++++ Entries provided ++++
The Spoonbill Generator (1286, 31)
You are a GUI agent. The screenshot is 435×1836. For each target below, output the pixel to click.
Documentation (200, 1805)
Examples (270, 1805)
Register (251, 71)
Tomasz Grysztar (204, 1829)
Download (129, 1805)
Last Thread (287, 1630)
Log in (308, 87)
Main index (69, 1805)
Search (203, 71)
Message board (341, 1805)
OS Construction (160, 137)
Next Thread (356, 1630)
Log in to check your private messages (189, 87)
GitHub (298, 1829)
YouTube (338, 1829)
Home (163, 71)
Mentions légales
++++
++++ Entries provided ++++
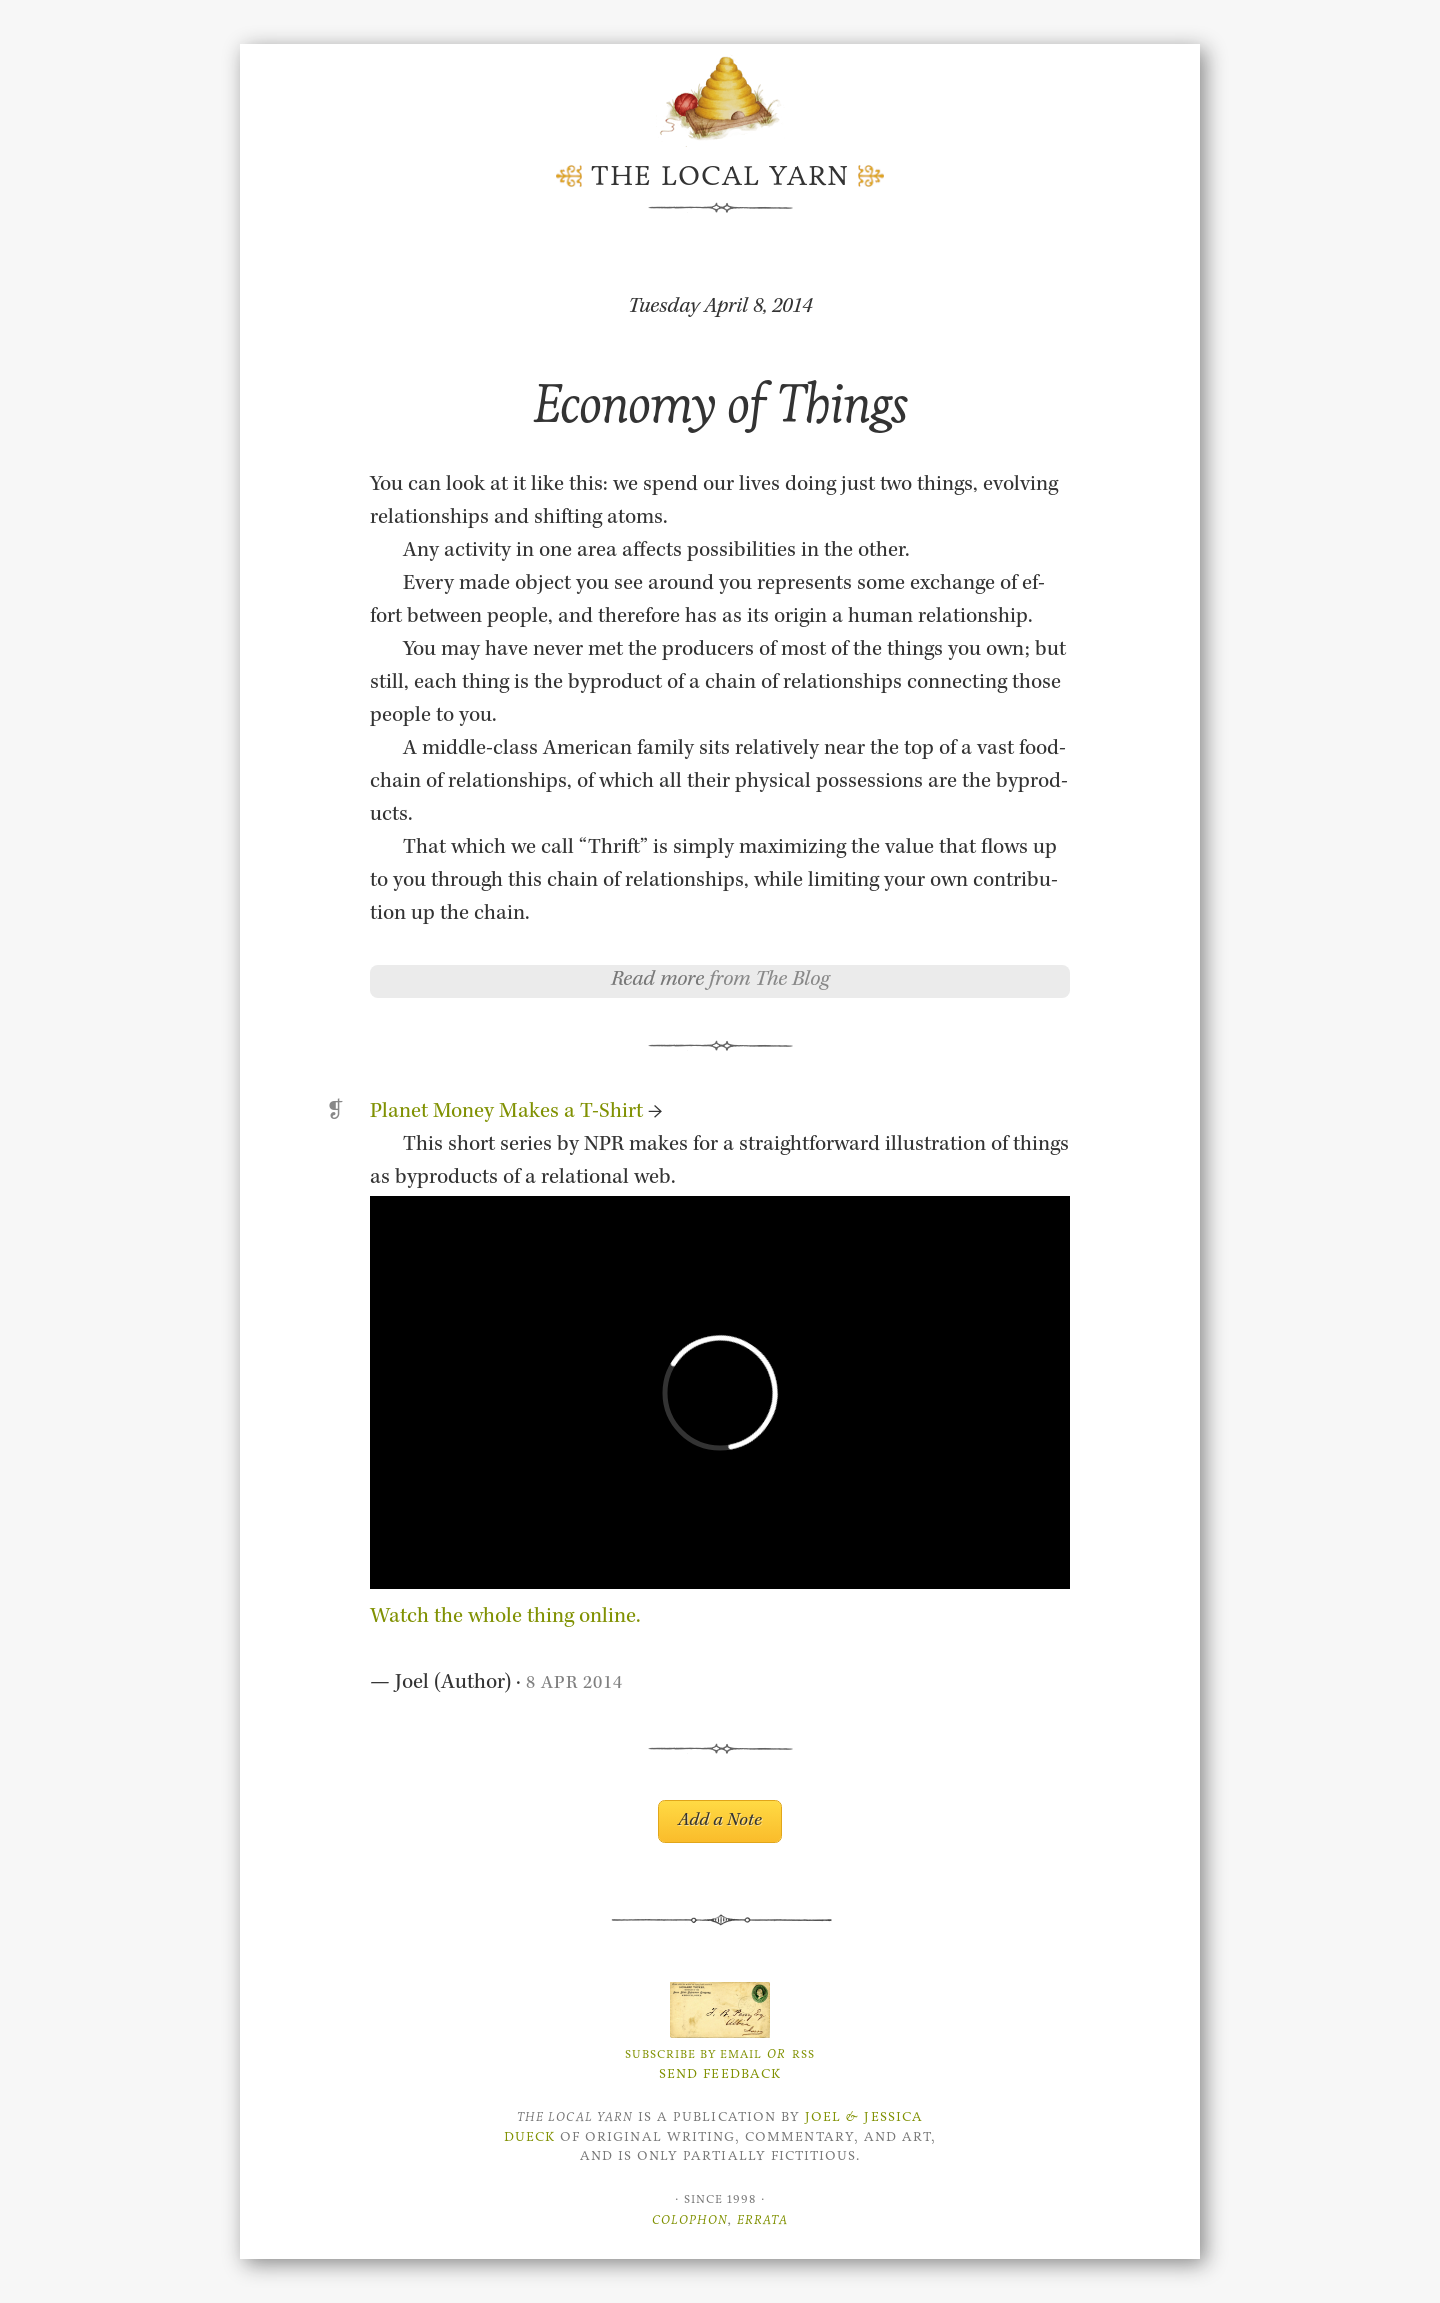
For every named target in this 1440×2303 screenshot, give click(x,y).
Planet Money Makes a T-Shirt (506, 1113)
++++
* [What to produce]:
Write down, word for word, the lines above from the one containing "Documentation (200, 1805)" through the one containing "OS Construction (160, 137)", both ends included.

* [Result for this exercise]:
Documentation (200, 1805)
Examples (270, 1805)
Register (251, 71)
Tomasz Grysztar (204, 1829)
Download (129, 1805)
Last Thread (287, 1630)
Log in (308, 87)
Main index (69, 1805)
Search (203, 71)
Message board (341, 1805)
OS Construction (160, 137)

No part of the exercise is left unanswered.